家に戻れば、エルフェンバインお兄様とリーリエお姉様が帰ってきていた。
 エルフェンバインお兄様は今年二十四歳。王都の騎士団の副団長をしているので、なかなか会うことはできない。
 リーリエお姉様は十九歳で、今は王都のタウンハウスで社交シーズンを楽しんでいるはずだった。

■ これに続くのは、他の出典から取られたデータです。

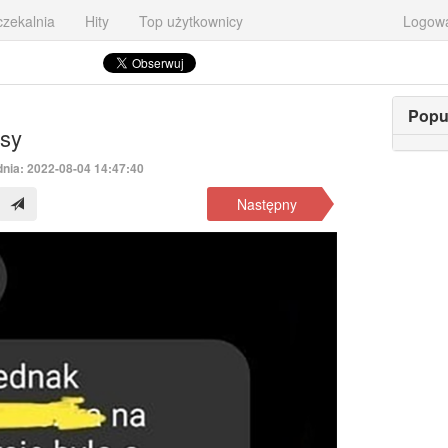
zekalnia
Hity
Top użytkownicy
Logow
Popu
sy
dnia: 2022-08-04 14:47:40
Następny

 久々に家族全員で夕食を楽しみ、その後は兄弟水入らずでチェスを楽しむ。昔からお姉様はチェスが得意で、私はなかなか勝つことができなかった。

 
「ベルン、女騎馬隊の方はどうだい?」

 エルフェンお兄様が、リーリエお姉様とチェスを指しながら尋ねてくる。

「順調です。今日も訓練に行ってきました。明日はお兄様も一緒にどうですか?」
「そうだね、見に行こうか」

 お兄様は柔らかく微笑んだ。

「先のサラマンダーの討伐では、大変な功績を上げたそうじゃないか。もう将校並みの実力だと聞いたよ」
「誤解です。倒したのはシュテル王子です」
「殿下は金属性だろう? どうやって倒したんだ? 報告書を見たけれど、少し意味が分からなくてね」
「シュテル王子の水銀魔法の矢に、私の氷でシールドを張ったんです。サラマンダーの額に刺さってから、氷が融け中の水銀が熱で毒性を増し、敵を倒すことができました」
「……氷のシールドを魔法の矢に張る?」

 お兄様は復唱して、じっと私を見た。
 私は不思議に思ってお兄様を見返す。

「ベルンは何でも凍らせられるの?」
「さすがに炎は無理でした。お兄様だってそうでしょう?」

 エルフェンお兄様とリーリエお姉様も、私と同じ氷の魔法を持っている。お兄様は難しい顔をして、顎を擦った。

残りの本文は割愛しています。